Hello, I’m new to bioinformatics and would appreciate some guidance on the general workflow for WGCNA analysis in disease studies. If there are any tutorials or resources you can point me to, that would be appreciated! I watched the tutorial from Bioinformagician, but she only performs WGCNA using count data.
Expression data: What type of expression data is best for WGCNA? Should I use VST-transformed counts, TPMs, FPKMs, or something else if starting from FASTQ files? My plan is to first generate raw counts using nf-core/rnaseq, then apply VST transformation in DESeq2 before WGCNA. Is this okay?

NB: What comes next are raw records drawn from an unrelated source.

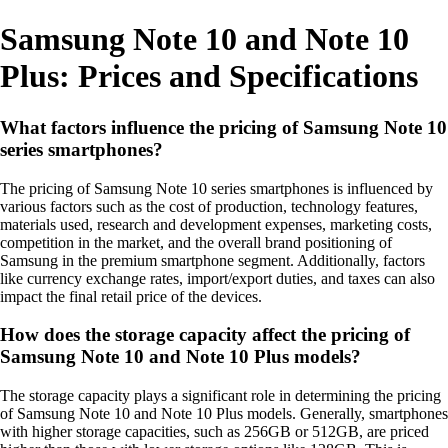
Samsung Note 10 and Note 10
Plus: Prices and Specifications
What factors influence the pricing of Samsung Note 10
series smartphones?
The pricing of Samsung Note 10 series smartphones is influenced by
various factors such as the cost of production, technology features,
materials used, research and development expenses, marketing costs,
competition in the market, and the overall brand positioning of
Samsung in the premium smartphone segment. Additionally, factors
like currency exchange rates, import/export duties, and taxes can also
impact the final retail price of the devices.
How does the storage capacity affect the pricing of
Samsung Note 10 and Note 10 Plus models?
The storage capacity plays a significant role in determining the pricing
of Samsung Note 10 and Note 10 Plus models. Generally, smartphones
with higher storage capacities, such as 256GB or 512GB, are priced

Sample inclusion: If I have both healthy controls and disease samples, should I include all samples or only disease samples? I’ve read that WGCNA doesn’t require controls, but I’ve also seen suggestions that a reference group can help. I’m planning to combine datasets. While controls are age- and sex-matched within each dataset, there's still variability—especially across datasets. Should I limit WGCNA to disease samples only and apply batch correction?
Preprocessing pipeline: What’s the best pipeline/tool for local processing of FASTQ files for downstream WGCNA? I’m considering this pipeline: FastQC, fastp, HISAT2, featureCounts. Would you recommend this over using nf-core/rnaseq or GenPipes?
Use of fastp: Even if no adapters are detected, would you still recommend using fastp for consistency across datasets?
Thanks in advance!
No harm in using it. If there are any residual adapters not detected by FastQC they will be removed.